• _Task directions_: A line below contains "Anmeldelser av gadgets, nyttige", and a later one contains "Hospitalar e Auditoria?". Repeat both, with every line between them, exactly.

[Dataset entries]

****************************************

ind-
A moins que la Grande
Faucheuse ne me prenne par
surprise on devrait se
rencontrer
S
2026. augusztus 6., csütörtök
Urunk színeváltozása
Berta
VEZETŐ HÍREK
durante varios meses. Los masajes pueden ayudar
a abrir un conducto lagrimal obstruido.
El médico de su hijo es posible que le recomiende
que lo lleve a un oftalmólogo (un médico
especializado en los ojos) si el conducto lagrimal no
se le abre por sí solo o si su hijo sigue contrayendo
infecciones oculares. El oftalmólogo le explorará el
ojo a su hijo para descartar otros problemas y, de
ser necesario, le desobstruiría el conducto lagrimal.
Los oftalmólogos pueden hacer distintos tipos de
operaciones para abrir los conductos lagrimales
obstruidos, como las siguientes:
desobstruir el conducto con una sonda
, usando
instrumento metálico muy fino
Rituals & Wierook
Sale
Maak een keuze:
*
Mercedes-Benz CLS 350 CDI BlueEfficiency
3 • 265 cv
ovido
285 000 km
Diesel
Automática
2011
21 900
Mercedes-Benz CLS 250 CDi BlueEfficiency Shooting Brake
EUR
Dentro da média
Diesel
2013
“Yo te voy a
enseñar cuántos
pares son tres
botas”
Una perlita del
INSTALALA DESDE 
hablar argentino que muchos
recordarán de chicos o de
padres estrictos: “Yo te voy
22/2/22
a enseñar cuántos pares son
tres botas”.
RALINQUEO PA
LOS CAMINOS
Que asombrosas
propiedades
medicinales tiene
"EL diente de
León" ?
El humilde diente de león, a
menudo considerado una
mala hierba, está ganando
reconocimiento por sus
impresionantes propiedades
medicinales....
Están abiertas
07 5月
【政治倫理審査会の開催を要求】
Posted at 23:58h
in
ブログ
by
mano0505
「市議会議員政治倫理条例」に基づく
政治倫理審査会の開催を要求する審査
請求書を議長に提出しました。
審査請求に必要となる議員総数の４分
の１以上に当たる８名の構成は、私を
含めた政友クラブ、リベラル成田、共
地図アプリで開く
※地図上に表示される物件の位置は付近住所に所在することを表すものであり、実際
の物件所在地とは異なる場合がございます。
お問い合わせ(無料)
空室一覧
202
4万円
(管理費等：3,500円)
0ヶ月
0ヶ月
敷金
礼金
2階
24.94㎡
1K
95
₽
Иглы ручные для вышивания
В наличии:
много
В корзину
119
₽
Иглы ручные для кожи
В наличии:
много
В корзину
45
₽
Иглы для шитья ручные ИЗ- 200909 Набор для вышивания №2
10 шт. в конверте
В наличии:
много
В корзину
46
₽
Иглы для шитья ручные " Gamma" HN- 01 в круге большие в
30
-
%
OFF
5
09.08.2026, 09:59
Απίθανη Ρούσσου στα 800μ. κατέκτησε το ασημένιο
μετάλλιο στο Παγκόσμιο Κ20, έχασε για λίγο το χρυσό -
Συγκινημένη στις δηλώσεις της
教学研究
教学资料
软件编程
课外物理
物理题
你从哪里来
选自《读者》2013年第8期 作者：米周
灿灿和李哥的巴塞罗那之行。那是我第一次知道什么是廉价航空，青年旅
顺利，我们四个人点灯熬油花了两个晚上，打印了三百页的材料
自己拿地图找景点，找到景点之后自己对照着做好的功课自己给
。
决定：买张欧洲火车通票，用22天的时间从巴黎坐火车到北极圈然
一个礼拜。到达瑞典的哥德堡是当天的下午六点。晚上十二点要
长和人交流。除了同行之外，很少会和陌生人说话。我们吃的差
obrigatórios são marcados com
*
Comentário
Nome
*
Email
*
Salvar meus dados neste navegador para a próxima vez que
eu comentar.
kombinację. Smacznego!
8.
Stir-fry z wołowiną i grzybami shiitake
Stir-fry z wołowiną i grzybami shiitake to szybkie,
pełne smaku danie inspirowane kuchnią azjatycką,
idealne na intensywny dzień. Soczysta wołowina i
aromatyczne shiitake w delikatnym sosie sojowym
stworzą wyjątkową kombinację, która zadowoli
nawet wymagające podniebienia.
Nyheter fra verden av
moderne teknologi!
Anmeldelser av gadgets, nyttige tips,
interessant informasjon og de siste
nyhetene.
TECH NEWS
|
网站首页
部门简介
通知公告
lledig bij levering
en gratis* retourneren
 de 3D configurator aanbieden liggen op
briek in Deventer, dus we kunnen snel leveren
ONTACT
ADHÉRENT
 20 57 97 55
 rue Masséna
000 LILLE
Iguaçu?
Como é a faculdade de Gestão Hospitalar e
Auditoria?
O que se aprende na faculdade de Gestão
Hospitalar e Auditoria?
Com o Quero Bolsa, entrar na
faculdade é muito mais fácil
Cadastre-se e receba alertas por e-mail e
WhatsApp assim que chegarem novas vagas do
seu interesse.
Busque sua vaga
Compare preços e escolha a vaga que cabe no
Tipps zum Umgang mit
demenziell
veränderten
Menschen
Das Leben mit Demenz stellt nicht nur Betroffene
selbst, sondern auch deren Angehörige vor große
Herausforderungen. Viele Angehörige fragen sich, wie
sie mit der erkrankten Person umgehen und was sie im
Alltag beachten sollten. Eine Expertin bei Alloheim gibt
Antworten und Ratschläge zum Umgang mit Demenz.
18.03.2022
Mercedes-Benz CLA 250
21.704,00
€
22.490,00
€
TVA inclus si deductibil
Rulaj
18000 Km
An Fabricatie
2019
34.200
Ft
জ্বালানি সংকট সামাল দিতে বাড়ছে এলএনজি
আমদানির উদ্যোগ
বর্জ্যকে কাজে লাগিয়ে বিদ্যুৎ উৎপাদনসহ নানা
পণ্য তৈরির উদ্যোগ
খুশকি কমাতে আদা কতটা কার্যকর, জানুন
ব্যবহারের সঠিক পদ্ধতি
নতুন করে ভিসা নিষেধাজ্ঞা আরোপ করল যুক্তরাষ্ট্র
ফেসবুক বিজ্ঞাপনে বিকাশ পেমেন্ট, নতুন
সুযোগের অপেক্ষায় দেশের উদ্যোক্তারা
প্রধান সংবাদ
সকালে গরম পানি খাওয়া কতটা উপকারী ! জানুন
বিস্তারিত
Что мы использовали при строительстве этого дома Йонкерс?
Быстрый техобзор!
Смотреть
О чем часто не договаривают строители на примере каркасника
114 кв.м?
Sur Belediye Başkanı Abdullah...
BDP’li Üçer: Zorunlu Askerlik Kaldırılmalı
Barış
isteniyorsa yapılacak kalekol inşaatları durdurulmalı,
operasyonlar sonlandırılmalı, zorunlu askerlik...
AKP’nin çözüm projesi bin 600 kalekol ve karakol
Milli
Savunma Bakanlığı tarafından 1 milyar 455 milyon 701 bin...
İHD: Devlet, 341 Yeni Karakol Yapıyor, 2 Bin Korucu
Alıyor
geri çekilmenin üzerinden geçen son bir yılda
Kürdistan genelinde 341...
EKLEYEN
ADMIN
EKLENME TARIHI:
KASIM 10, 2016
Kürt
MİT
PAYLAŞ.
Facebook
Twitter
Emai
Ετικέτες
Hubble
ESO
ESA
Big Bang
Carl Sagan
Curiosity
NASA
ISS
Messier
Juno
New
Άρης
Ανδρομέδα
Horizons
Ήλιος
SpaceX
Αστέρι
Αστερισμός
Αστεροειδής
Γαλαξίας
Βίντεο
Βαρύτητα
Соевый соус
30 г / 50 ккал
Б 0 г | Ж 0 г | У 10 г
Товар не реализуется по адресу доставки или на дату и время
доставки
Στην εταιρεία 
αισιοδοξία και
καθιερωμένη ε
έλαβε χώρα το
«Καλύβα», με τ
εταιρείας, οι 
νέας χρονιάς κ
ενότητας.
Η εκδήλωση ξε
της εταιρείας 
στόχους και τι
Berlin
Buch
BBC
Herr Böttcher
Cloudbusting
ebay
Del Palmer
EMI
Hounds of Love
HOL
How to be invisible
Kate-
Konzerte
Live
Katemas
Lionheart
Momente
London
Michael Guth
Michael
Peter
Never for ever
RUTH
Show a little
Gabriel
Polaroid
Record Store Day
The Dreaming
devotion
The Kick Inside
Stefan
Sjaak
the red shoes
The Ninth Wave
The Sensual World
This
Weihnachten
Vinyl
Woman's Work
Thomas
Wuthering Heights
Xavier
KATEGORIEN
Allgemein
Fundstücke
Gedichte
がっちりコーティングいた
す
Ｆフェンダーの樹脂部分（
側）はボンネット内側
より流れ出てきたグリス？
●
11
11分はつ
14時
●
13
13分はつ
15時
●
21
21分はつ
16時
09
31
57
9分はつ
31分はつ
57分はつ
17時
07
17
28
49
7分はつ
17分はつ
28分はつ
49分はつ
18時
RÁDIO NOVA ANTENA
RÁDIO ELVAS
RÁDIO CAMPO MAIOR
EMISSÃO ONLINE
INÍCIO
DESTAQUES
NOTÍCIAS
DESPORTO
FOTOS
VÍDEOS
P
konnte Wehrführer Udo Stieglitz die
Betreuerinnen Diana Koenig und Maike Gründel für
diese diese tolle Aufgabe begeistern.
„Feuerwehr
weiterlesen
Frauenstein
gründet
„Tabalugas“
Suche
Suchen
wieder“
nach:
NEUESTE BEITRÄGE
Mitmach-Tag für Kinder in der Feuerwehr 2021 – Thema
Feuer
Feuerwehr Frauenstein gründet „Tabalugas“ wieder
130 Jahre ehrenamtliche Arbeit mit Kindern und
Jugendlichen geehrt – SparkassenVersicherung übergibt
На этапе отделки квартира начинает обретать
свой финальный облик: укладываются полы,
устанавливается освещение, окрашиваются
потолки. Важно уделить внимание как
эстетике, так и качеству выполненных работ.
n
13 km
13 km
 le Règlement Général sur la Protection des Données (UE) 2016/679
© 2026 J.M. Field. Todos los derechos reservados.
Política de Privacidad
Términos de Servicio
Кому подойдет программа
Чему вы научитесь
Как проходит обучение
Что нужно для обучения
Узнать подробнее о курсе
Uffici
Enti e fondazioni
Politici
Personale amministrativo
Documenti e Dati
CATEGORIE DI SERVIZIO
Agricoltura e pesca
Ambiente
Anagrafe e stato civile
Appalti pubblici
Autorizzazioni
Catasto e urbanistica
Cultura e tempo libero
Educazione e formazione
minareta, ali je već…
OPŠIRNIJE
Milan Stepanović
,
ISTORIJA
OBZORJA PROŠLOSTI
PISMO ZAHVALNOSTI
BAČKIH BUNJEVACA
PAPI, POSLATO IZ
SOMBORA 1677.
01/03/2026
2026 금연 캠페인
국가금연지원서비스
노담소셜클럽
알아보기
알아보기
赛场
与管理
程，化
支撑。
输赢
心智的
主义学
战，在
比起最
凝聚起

****************************************

• _Written solution_:
Anmeldelser av gadgets, nyttige tips,
interessant informasjon og de siste
nyhetene.
TECH NEWS
|
网站首页
部门简介
通知公告
lledig bij levering
en gratis* retourneren
 de 3D configurator aanbieden liggen op
briek in Deventer, dus we kunnen snel leveren
ONTACT
ADHÉRENT
 20 57 97 55
 rue Masséna
000 LILLE
Iguaçu?
Como é a faculdade de Gestão Hospitalar e
Auditoria?
O que se aprende na faculdade de Gestão
Hospitalar e Auditoria?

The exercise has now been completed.